Meta und YouTube in wegweisendem Social-Media-Schadensprozess für haftbar erklärt

3

Eine kalifornische Jury fällte ein umfassendes Urteil gegen Meta (Facebook, Instagram) und YouTube und befand sie in einem Fall, in dem behauptet wurde, dass fahrlässiges Plattformdesign zu schweren psychischen Schäden bei einem jungen Kläger geführt habe, in allen Belangen haftbar. Das nach neuntägiger Beratung ergangene Urteil könnte die Arbeitsweise von Social-Media-Unternehmen in den Vereinigten Staaten verändern, da es einen wichtigen rechtlichen Präzedenzfall für die mehr als 1.600 ähnlichen Klagen darstellt, die derzeit landesweit anhängig sind.

Falldetails: Fahrlässigkeit und Arglist

Der Fall drehte sich um Kaley (in Gerichtsakten als KGM identifiziert), die aussagte, dass ihr früher und längerer Kontakt mit sozialen Medien – angefangen bei YouTube im Alter von sechs Jahren und Instagram im Alter von neun Jahren – zu Sucht und psychischen Problemen beigetragen habe. Die Jury verwies insbesondere darauf, dass Funktionen wie das unendliche Scrollen bewusst darauf ausgelegt seien, das Engagement der Nutzer zu maximieren, selbst auf Kosten des Wohlbefindens.

Das Gericht sprach Kaley 3 Millionen US-Dollar Schadensersatz zu, mit der Möglichkeit, noch deutlich mehr zu zahlen. Die Geschworenen kamen zu dem Schluss, dass Meta und YouTube „böswillig“ handelten, was bedeutete, dass sie wussten, dass ihre Plattformen schädlich waren, der Interaktion jedoch weiterhin Priorität einräumten. Diese Feststellung wird eine zweite Verhandlungsphase zur Festsetzung des Strafschadensersatzes auslösen, der weitaus höher ausfallen könnte.

Umfassendere Implikationen: Ein Wendepunkt?

Diese Entscheidung markiert eine bedeutende Verschiebung der rechtlichen Verantwortung für Social-Media-Unternehmen. Im Gegensatz zu früheren Vergleichen mit TikTok und Snap kämpften Meta und YouTube gegen den Fall und stellten eine öffentliche Akte der Fahrlässigkeit fest. Das Urteil sendet eine klare Botschaft, dass Plattformen für die durch ihre Designentscheidungen verursachten Schäden haftbar gemacht werden können.

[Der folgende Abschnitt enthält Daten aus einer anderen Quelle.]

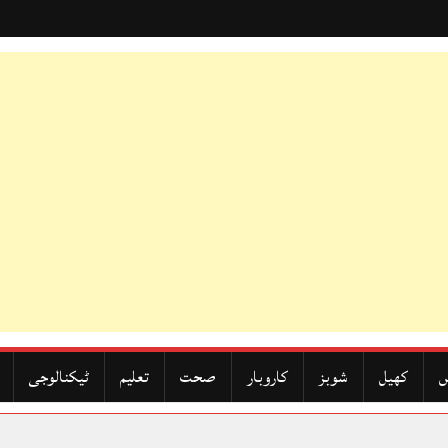
ں
کھیل
شوبز
کاروبار
صحت
تعلیم
ٹیکنالوجی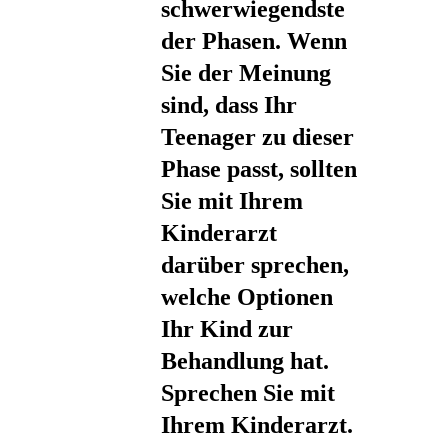
schwerwiegendste
der Phasen. Wenn
Sie der Meinung
sind, dass Ihr
Teenager zu dieser
Phase passt, sollten
Sie mit Ihrem
Kinderarzt
darüber sprechen,
welche Optionen
Ihr Kind zur
Behandlung hat.
Sprechen Sie mit
Ihrem Kinderarzt.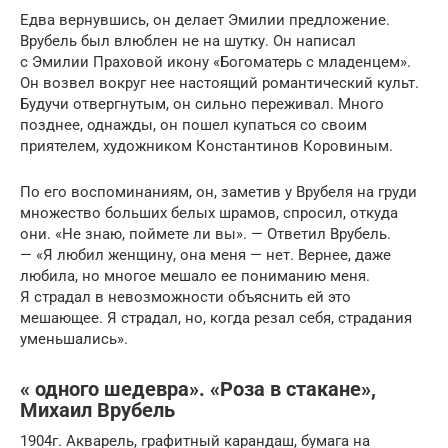
Едва вернувшись, он делает Эмилии предложение.
Врубель был влюблен не на шутку. Он написал
с Эмилии Праховой икону «Богоматерь с младенцем».
Он возвел вокруг нее настоящий романтический культ.
Будучи отвергнутым, он сильно переживал. Много
позднее, однажды, он пошел купаться со своим
приятелем, художником Константинов Коровиным.
По его воспоминаниям, он, заметив у Врубеля на груди
множество больших белых шрамов, спросил, откуда
они. «Не знаю, поймете ли вы». — Ответил Врубель.
— «Я любил женщину, она меня — нет. Вернее, даже
любила, но многое мешало ее пониманию меня.
Я страдал в невозможности объяснить ей это
мешающее. Я страдал, но, когда резал себя, страдания
уменьшались».
« одного шедевра». «Роза в стакане»,
Михаил Врубель
1904г. Акварель, графитный карандаш, бумага на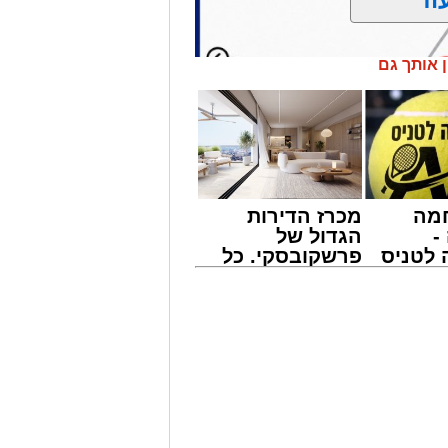
ן אותך גם
מה
מכרז הדירות
-
הגדול של
לטניס
פרשקובסקי. כל
של
מה שצריך לדעת
לפני שמגישים
י -
הצעה לדירה
ודות תחזוקה ליליות במחלף אשדוד צפון
באשדוד
שיימשכו במשך שני לילות, בימים ראשון ושני, ה-9 וה-10 באוגוסט 2026, בין השעות
חידוש סימוני הדרך והתקנת עיני חתול,
לל משתמשי הדרך.
ית של רמפות הכניסה ממחלף אשדוד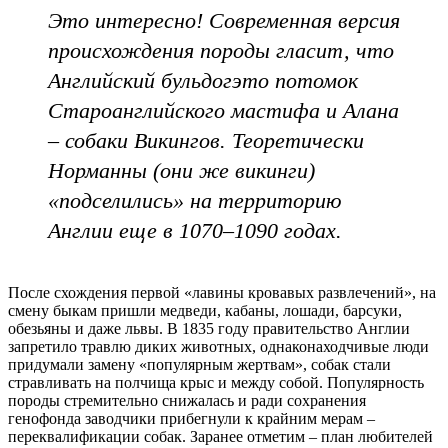
Это интересно! Современная версия
происхождения породы гласит, что
Английский бульдогэто потомок
Староанглийского мастифа и Алана
– собаки Викингов. Теоретически
Норманны (они же викинги)
«подселились» на территорию
Англии еще в 1070–1090 годах.
После схождения первой «лавины кровавых развлечений», на
смену быкам пришли медведи, кабаны, лошади, барсуки,
обезьяны и даже львы. В 1835 году правительство Англии
запретило травлю диких животных, однаконаходчивые люди
придумали замену «популярным жертвам», собак стали
стравливать на полчища крыс и между собой. Популярность
породы стремительно снижалась и ради сохранения
генофонда заводчики прибегнули к крайним мерам –
переквалификации собак. Заранее отметим – план любителей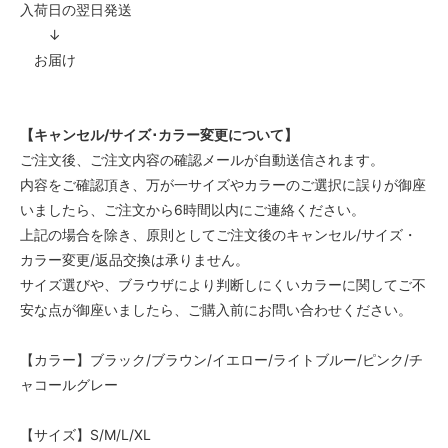
入荷日の翌日発送
↓
お届け
【キャンセル/サイズ･カラー変更について】
ご注文後、ご注文内容の確認メールが自動送信されます。
内容をご確認頂き、万が一サイズやカラーのご選択に誤りが御座
いましたら、ご注文から6時間以内にご連絡ください。
上記の場合を除き、原則としてご注文後のキャンセル/サイズ・
カラー変更/返品交換は承りません。
サイズ選びや、ブラウザにより判断しにくいカラーに関してご不
安な点が御座いましたら、ご購入前にお問い合わせください。
【カラー】ブラック/ブラウン/イエロー/ライトブルー/ピンク/チ
ャコールグレー
【サイズ】S/M/L/XL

„Das Urteil ist ein Weckruf für die gesamte Branche“, sagte Rechtsanalystin Sarah Jones. „Tech-Unternehmen können nicht länger behaupten, sie wüssten nicht, dass ihre Produkte süchtig machen.“

Ein ähnliches Urteil wurde nur einen Tag zuvor in New Mexico gefällt, wo Meta wegen Verstößen gegen den Verbraucherschutz zur Zahlung von 375 Millionen US-Dollar verurteilt wurde. Diese Urteile deuten darauf hin, dass der rechtliche und öffentliche Druck auf Technologieunternehmen wächst, sich mit den negativen Auswirkungen ihrer Dienste, insbesondere auf junge Nutzer, auseinanderzusetzen.

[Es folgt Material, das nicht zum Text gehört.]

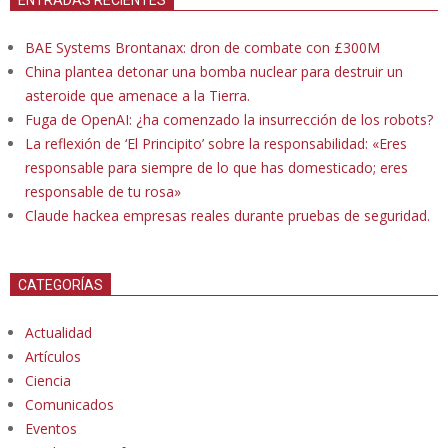
BAE Systems Brontanax: dron de combate con £300M
China plantea detonar una bomba nuclear para destruir un
asteroide que amenace a la Tierra.
Fuga de OpenAI: ¿ha comenzado la insurrección de los robots?
La reflexión de ‘El Principito’ sobre la responsabilidad: «Eres
responsable para siempre de lo que has domesticado; eres
responsable de tu rosa»
Claude hackea empresas reales durante pruebas de seguridad.
CATEGORÍAS
Actualidad
Artículos
Ciencia
Comunicados
Eventos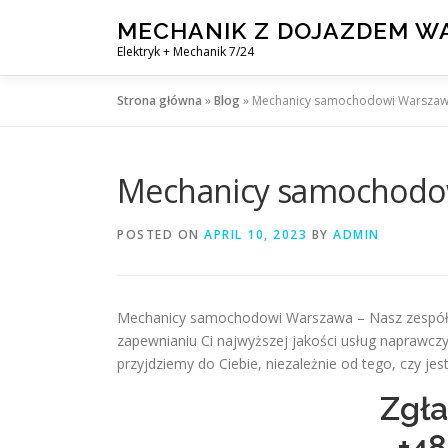
Skip
MECHANIK Z DOJAZDEM 
to
Elektryk + Mechanik 7/24
content
Strona główna
»
Blog
»
Mechanicy samochodowi Warsza
Mechanicy samochodo
POSTED ON
APRIL 10, 2023
BY
ADMIN
Mechanicy samochodowi Warszawa – Nasz zespół d
zapewnianiu Ci najwyższej jakości usług naprawc
przyjdziemy do Ciebie, niezależnie od tego, czy je
Zgła
+4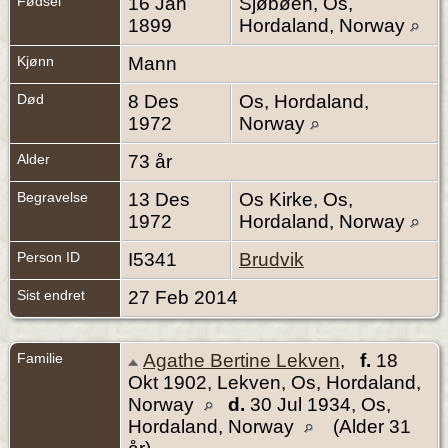
Fødsel
16 Jan
Sjøbøen, Os,
1899
Hordaland, Norway
Kjønn
Mann
Død
8 Des
Os, Hordaland,
1972
Norway
Alder
73 år
Begravelse
13 Des
Os Kirke, Os,
1972
Hordaland, Norway
Person ID
I5341
Brudvik
Sist endret
27 Feb 2014
Familie
Agathe Bertine Lekven
,
f.
18
Okt 1902, Lekven, Os, Hordaland,
Norway
d.
30 Jul 1934, Os,
Hordaland, Norway
(Alder 31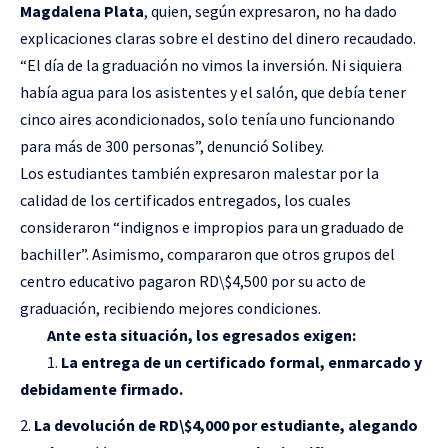
Magdalena Plata
, quien, según expresaron, no ha dado
explicaciones claras sobre el destino del dinero recaudado.
“El día de la graduación no vimos la inversión. Ni siquiera
había agua para los asistentes y el salón, que debía tener
cinco aires acondicionados, solo tenía uno funcionando
para más de 300 personas”, denunció Solibey.
Los estudiantes también expresaron malestar por la
calidad de los certificados entregados, los cuales
consideraron “indignos e impropios para un graduado de
bachiller”. Asimismo, compararon que otros grupos del
centro educativo pagaron RD\$4,500 por su acto de
graduación, recibiendo mejores condiciones.
Ante esta situación, los egresados exigen:
La entrega de un certificado formal, enmarcado y
debidamente firmado.
La devolución de RD\$4,000 por estudiante, alegando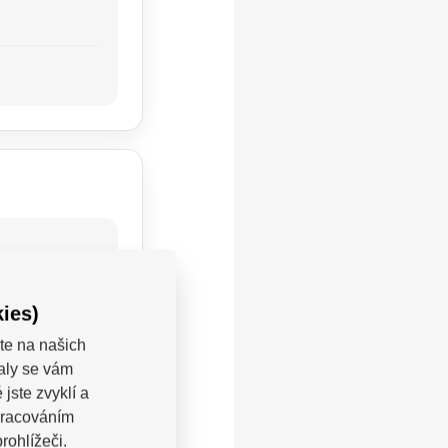
ies)
te na našich
valy se vám
jste zvyklí a
pracováním
rohlížeči.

Der langfristige Effekt wird eine verstärkte Prüfung von Plattformalgorithmen, Inhaltsmoderation und Designmerkmalen sein, die zu Sucht- und psychischen Krisen beitragen. Während Meta angibt, dass es „rechtliche Optionen prüft“, könnte der durch diesen Prozess geschaffene Präzedenzfall grundlegende Änderungen in der Funktionsweise sozialer Medien erzwingen.